Мы с Мариан изобрели систему, посредством которой следили за дверью, когда она открывалась, чтобы застраховаться от какой-нибудь его выходки. К тому же время от времени незаметно мы заглядывали под кровать, чтобы удостовериться, что он все еще там. К сожалению, несмотря на осторожность, мне не удалось избежать острого глаза доблестного газетчика Уолтера Кронкайта. Он увидел меня лежащим около кровати и, обладая безошибочным чутьем на сенсации, потребовал объяснить, что я делаю.
Глянув наверх, я признался, что ищу кота. Уолтер любит котов, в это время у него жил кот по имени Танцор.

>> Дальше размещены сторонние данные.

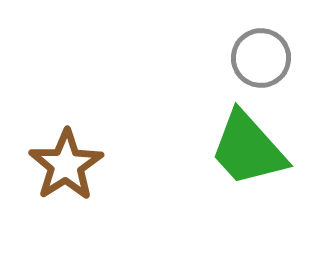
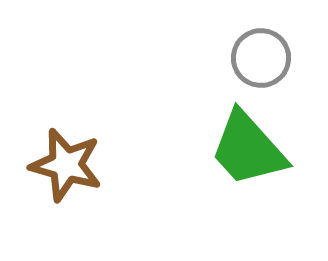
brown star: rotated 24 degrees counterclockwise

Как-то раз его дочь оставила Танцора на время отцу, а Уолтер так привязался к коту, что иногда похищает его у дочери.
- Кот? - обрадовался он. - У вас есть кот? Как его зовут?
И, заняв то же положение, что и я, Уолтер заглянул под кровать.
- Эй, Белый Медведь, - льстиво позвал он. - Иди-ка сюда, Белый Медведь!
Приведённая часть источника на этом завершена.